A big portion of the amount spent on digital advertising goes into the hands of cyber criminals, with 23% of video ads and 11% of display ads viewed by fake consumers.

The findings were revealed during a study by the Association of National Advertisers (ANA) and security firm White Ops, who analysed 181 campaigns from 36 ANA member companies to determine bot fraud. The fraud consists of automated entities that replicate the behavior of humans that click and view ads.

The study measured 5.5 billion impressions in 3 million domains over 60 days, in line with industry spending patterns.
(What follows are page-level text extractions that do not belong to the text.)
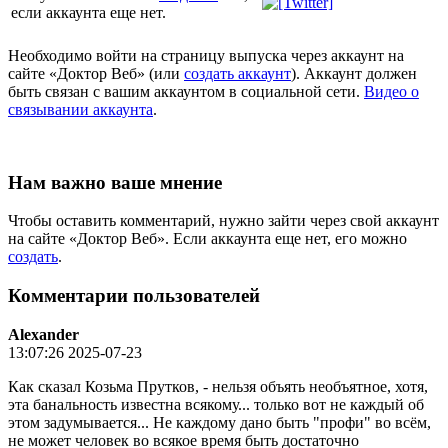
если аккаунта еще нет.
Необходимо войти на страницу выпуска через аккаунт на
сайте «Доктор Веб» (или
создать аккаунт
). Аккаунт должен
быть связан с вашим аккаунтом в социальной сети.
Видео о
связывании аккаунта
.
Нам важно ваше мнение
Чтобы оставить комментарий, нужно зайти через свой аккаунт
на сайте «Доктор Веб». Если аккаунта еще нет, его можно
создать
.
Комментарии пользователей
Alexander
13:07:26 2025-07-23
Как сказал Козьма Прутков, - нельзя объять необъятное, хотя,
эта банальность известна всякому... только вот не каждый об
этом задумывается... Не каждому дано быть "профи" во всём,
не может человек во всякое время быть достаточно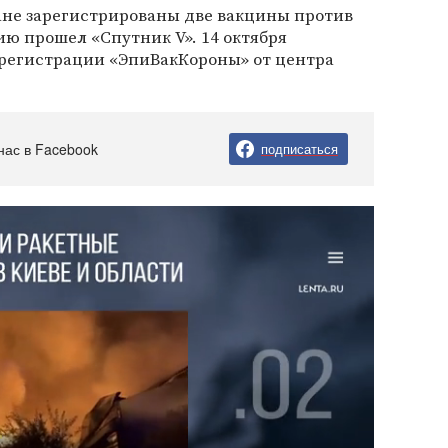
ане зарегистрированы две вакцины против
ю прошел «Спутник V». 14 октября
 регистрации «ЭпиВакКороны» от центра
нас в Facebook
подписаться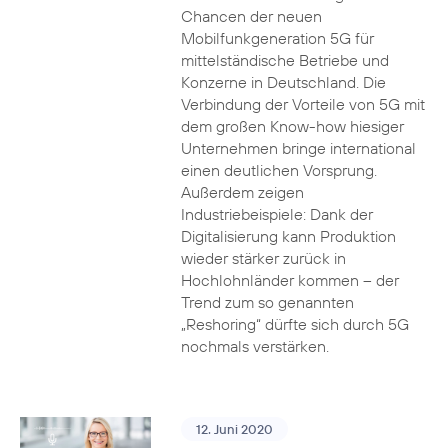
Chancen der neuen
Mobilfunkgeneration 5G für
mittelständische Betriebe und
Konzerne in Deutschland. Die
Verbindung der Vorteile von 5G mit
dem großen Know-how hiesiger
Unternehmen bringe international
einen deutlichen Vorsprung.
Außerdem zeigen
Industriebeispiele: Dank der
Digitalisierung kann Produktion
wieder stärker zurück in
Hochlohnländer kommen – der
Trend zum so genannten
„Reshoring“ dürfte sich durch 5G
nochmals verstärken.
12. Juni 2020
The study found that the bots were capable of setting up fake websites and delivering fake audiences to make use of third-party traffic, taking money away from brands which could amount to up to $6.3bn in 2015.

During the study, it was also found that botnet controllers hijacked consumer identities through home machines to get away with ad fraud.
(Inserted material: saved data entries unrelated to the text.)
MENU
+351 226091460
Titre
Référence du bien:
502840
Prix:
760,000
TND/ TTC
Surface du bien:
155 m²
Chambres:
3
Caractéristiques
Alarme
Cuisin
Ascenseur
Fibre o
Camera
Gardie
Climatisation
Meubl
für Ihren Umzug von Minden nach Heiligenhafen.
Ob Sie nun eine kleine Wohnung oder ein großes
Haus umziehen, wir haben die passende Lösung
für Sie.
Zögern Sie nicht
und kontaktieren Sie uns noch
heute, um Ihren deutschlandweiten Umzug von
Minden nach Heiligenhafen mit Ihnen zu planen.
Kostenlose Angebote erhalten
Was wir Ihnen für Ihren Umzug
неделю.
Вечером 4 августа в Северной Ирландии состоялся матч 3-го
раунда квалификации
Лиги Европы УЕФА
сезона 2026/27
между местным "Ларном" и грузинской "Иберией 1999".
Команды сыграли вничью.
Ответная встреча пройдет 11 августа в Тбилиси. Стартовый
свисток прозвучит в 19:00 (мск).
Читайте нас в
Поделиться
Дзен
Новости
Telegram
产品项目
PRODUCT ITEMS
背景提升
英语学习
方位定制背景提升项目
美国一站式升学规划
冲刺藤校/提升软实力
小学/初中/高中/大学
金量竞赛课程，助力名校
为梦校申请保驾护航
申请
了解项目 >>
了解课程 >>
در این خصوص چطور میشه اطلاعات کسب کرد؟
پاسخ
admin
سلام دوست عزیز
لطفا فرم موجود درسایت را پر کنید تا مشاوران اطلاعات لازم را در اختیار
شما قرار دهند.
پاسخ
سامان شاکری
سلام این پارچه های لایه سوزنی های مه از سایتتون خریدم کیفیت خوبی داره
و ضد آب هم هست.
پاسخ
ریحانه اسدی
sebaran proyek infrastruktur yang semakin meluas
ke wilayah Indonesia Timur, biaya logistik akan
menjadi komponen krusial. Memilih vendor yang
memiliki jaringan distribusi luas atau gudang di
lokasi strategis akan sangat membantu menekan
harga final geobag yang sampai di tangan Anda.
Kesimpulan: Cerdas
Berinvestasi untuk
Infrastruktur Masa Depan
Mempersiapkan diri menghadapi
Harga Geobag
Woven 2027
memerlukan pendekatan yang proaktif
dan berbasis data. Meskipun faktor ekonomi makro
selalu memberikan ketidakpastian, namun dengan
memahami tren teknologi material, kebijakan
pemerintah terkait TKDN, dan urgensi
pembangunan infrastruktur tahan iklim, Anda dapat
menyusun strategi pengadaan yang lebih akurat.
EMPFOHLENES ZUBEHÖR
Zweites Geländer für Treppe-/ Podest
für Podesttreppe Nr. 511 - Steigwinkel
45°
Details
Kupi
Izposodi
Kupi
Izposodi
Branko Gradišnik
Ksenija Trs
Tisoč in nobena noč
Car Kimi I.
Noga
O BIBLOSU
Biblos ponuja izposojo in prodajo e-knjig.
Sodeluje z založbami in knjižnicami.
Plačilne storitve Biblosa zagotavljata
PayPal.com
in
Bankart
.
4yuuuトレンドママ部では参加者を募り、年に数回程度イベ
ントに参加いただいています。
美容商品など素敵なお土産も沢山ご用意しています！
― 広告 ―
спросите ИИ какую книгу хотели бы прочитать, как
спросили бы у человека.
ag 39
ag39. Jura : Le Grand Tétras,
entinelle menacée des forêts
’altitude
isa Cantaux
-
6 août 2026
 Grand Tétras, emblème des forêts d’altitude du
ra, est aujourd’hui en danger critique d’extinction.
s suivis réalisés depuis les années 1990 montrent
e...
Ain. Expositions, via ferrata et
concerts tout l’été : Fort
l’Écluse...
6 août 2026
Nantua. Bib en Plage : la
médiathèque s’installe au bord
Previously, it was considered that low-price ads were the prime target of bot fraud, but the study revealed that premium websites and publishers were equally vulnerable.

White Ops CEO Michael Tiffany said: "It’s about stopping outright criminal theft."

"Ad fraud is hugely profitable and is one of the major sources of funding for a global underground responsible for a broad spectrum of cybercrime."

"To protect this cash cow, adversaries are aggressive, smart and adaptable. As such, the results of this study should not be about building better mousetraps, but about driving substantive change in the industry to alter the economics for criminals, and ultimately drive them out of business."

ANA has suggested advertisers and publishers advertise during waking hours as bot frauds were mostly active when users are asleep.